%%

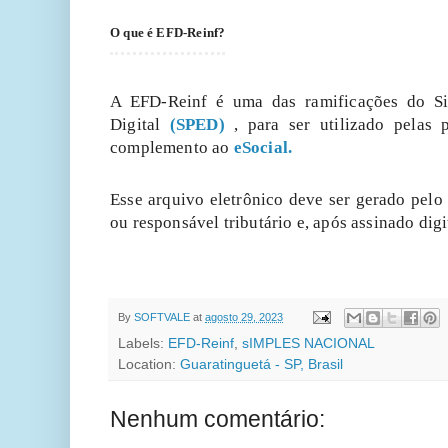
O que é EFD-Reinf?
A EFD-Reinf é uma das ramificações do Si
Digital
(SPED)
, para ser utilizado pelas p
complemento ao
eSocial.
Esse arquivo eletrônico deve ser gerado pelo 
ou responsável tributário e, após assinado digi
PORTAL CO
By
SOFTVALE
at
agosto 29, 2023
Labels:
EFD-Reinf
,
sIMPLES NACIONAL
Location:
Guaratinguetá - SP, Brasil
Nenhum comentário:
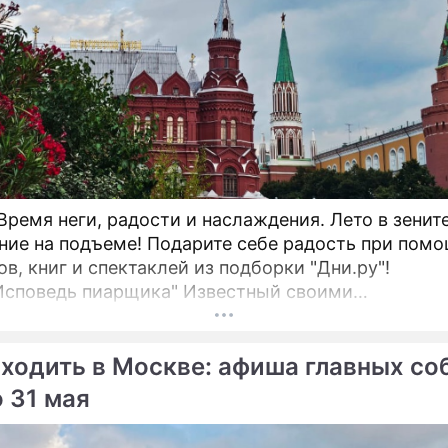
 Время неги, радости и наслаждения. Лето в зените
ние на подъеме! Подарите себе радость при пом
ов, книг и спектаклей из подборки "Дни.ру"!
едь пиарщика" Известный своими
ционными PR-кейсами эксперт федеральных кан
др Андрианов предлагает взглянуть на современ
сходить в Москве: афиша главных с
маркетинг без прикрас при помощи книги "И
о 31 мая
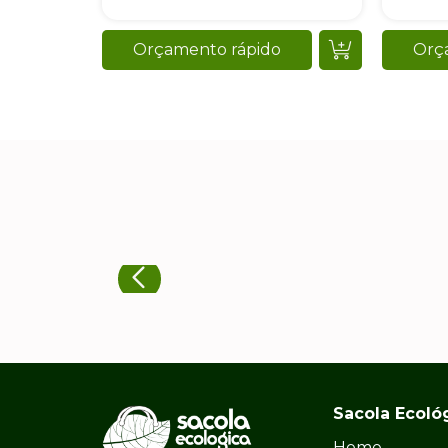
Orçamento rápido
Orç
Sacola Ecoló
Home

%%
%%

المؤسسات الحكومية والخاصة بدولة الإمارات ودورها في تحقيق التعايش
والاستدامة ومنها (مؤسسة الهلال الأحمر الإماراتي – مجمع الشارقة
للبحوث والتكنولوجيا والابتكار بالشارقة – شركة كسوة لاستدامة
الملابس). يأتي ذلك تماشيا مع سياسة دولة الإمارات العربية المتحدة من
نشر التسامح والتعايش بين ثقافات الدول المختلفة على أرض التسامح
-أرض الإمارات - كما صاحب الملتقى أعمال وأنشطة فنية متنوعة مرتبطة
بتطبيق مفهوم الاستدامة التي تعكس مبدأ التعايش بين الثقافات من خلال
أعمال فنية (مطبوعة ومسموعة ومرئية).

%%
%%

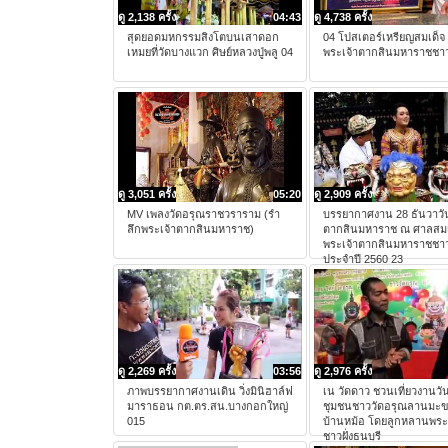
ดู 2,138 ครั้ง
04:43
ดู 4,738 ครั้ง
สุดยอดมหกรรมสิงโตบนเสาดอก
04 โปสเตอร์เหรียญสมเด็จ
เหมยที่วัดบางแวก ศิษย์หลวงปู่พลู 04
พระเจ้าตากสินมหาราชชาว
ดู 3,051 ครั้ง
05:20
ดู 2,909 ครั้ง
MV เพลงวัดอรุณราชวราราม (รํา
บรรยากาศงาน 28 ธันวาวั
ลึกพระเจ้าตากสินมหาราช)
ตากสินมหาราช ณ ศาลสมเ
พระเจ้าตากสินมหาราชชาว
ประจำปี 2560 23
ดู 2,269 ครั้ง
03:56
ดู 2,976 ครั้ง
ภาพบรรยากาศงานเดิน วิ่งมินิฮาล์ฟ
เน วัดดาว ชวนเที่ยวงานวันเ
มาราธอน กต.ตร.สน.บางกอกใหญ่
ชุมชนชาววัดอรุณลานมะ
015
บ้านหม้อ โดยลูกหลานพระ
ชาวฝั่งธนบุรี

%%

=== What to work on ===
Scanning the data above, copy out every line where "فنية" is found.

=== Solution for this problem ===
-أرض الإمارات - كما صاحب الملتقى أعمال وأنشطة فنية متنوعة مرتبطة
أعمال فنية (مطبوعة ومسموعة ومرئية).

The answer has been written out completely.